In another thread, Dan, the owner of a brand-new Rohloff-equipped bike, says:
Andre,
I am pleasantly surprised to find operating drag is not noticeable; I find I still fall into my default 110-120RPM pedal cadence, just as I do with my derailleur bikes, and haven't noticed the Rohloff holding me back in any way (my 62-inch Gear 11 keeps me in the 17-21mph/27-34kph range at my preferred hummingbird-like cadence). Keep in mind, my Rohloff is still essentially brand-new and far from broken-in. It can only get better.
Good things await.
Best.
Dan. (...more amazed by the day at the R-box's virtues)
Mmm. I expected a break-in period of about 2000 miles... Chalo Colina disillusioned me. He said, only half joking, that a Rohloff gearbox is broken in about the time when your less puissant Japanese gearbox is being honourably retired.
Certainly, with 6000km/3600m rising on my Rohloff box, there is no wear on the box. It works pretty much as it worked from new. I would expect it to be good and tight for a very long time. Think about it. Besides its sturdiness and "proper" design, what makes it a Rohloff with a virtual lifetime guarantee is the lasting precision of its assembly.

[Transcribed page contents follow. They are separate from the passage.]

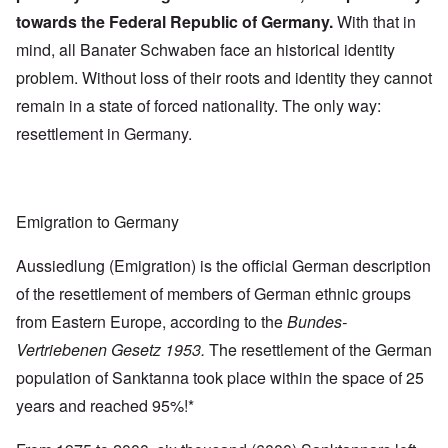
towards the Federal Republic of Germany.
With that in
mind, all Banater Schwaben face an historical identity
problem. Without loss of their roots and identity they cannot
remain in a state of forced nationality. The only way:
resettlement in Germany.
Emigration to Germany
Aussiedlung (Emigration) is the official German description
of the resettlement of members of German ethnic groups
from Eastern Europe, according to the
Bundes-
Vertriebenen Gesetz 1953.
The resettlement of the German
population of Sanktanna took place within the space of 25
years and reached 95%!*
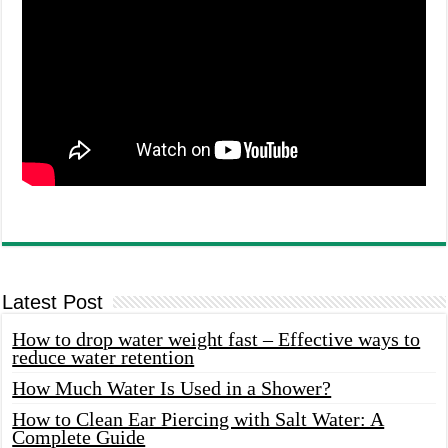
Latest Post
How to drop water weight fast – Effective ways to
reduce water retention
How Much Water Is Used in a Shower?
How to Clean Ear Piercing with Salt Water: A
Complete Guide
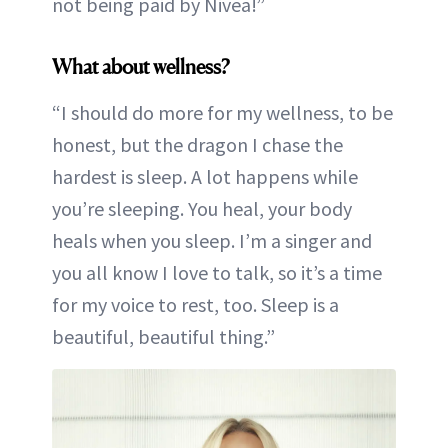
not being paid by Nivea!”
What about wellness?
“I should do more for my wellness, to be
honest, but the dragon I chase the
hardest is sleep. A lot happens while
you’re sleeping. You heal, your body
heals when you sleep. I’m a singer and
you all know I love to talk, so it’s a time
for my voice to rest, too. Sleep is a
beautiful, beautiful thing.”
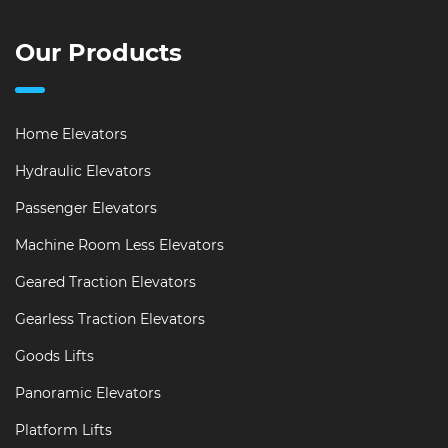
Our Products
Home Elevators
Hydraulic Elevators
Passenger Elevators
Machine Room Less Elevators
Geared Traction Elevators
Gearless Traction Elevators
Goods Lifts
Panoramic Elevators
Platform Lifts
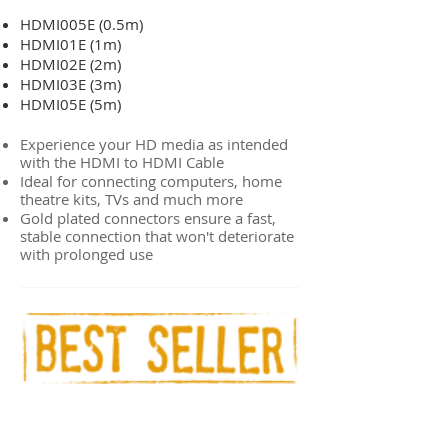
HDMI005E (0.5m)
HDMI01E (1m)
HDMI02E (2m)
HDMI03E (3m)
HDMI05E (5m)
Experience your HD media as intended
with the HDMI to HDMI Cable
Ideal for connecting computers, home
theatre kits, TVs and much more
Gold plated connectors ensure a fast,
stable connection that won't deteriorate
with prolonged use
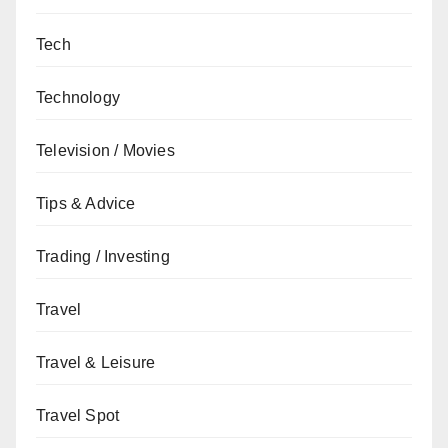
Tech
Technology
Television / Movies
Tips & Advice
Trading / Investing
Travel
Travel & Leisure
Travel Spot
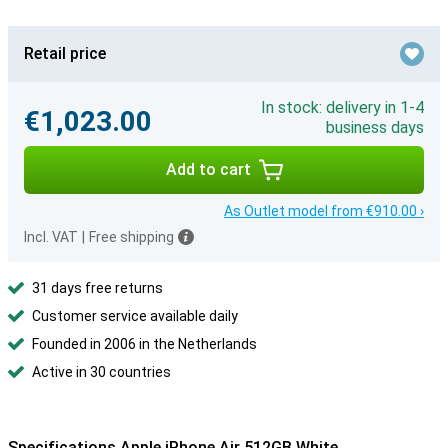
Retail price
In stock: delivery in 1-4
€1,023.00
business days
Add to cart
As Outlet model from €910.00 ›
Incl. VAT
|
Free shipping
31 days free returns
Customer service available daily
Founded in 2006 in the Netherlands
Active in 30 countries
Specifications Apple iPhone Air 512GB White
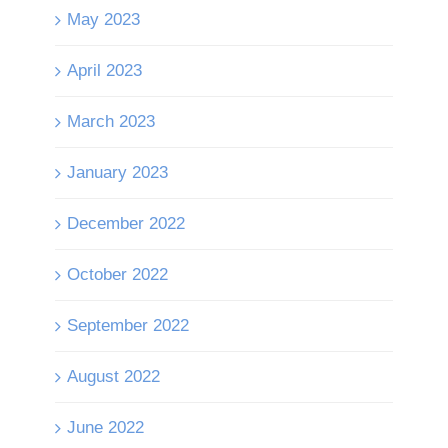
May 2023
April 2023
March 2023
January 2023
December 2022
October 2022
September 2022
August 2022
June 2022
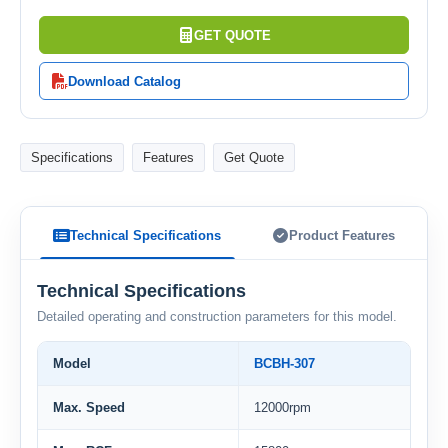
GET QUOTE
Download Catalog
Specifications
Features
Get Quote
Technical Specifications
Product Features
Technical Specifications
Detailed operating and construction parameters for this model.
Model
BCBH-307
Max. Speed
12000rpm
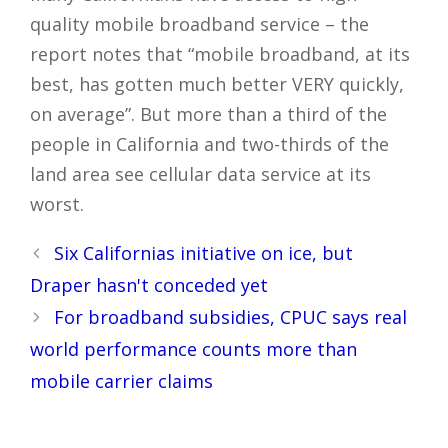
quality mobile broadband service – the
report notes that “mobile broadband, at its
best, has gotten much better VERY quickly,
on average”. But more than a third of the
people in California and two-thirds of the
land area see cellular data service at its
worst.
Post
Six Californias initiative on ice, but
navigation
Draper hasn't conceded yet
For broadband subsidies, CPUC says real
world performance counts more than
mobile carrier claims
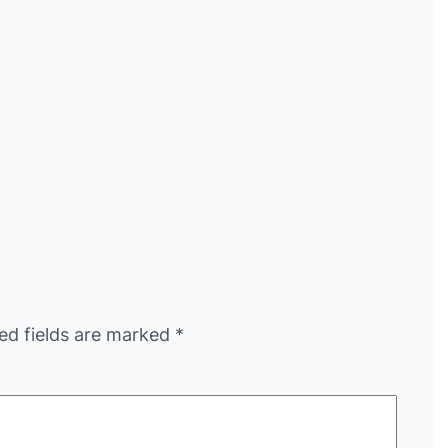
ed fields are marked
*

However, the peripheral controls, which when new I condemned as "agricultural", have become perceptibly smoother. Only today I noticed with pleasure that I was slicing through the box one definite notch at a time, but very quickly in order to match the fast-changing gradient at a junction on an uphill road on which I once lived, not breaking cadence, nor needing more than the touch of the electric assistance already applied on the steady hill I had been ascending until them. At the top of the hill I stopped to talk to an erstwhile neighbour walking his dog. "You didn't break sweat on that steep turn," he said. "Do I take it you recommend your particular electric drive?" I was proud to reply, "I did that with the gearbox. Junk the derailleurs on your bike, get a Rohloff, and you'll be able to put off the electrics another four, maybe six years." He looked very thoughtful. I knew what was in his mind: he couldn't possibly change gear as smoothly and quickly with his derailleured bike. I must have looked pretty good steaming around that tight uphill turn so smoothly...
I were you, Dan, I'd look for the gearchange mechanism to lose that new edginess about 2K, and not worry about break-in beyond that.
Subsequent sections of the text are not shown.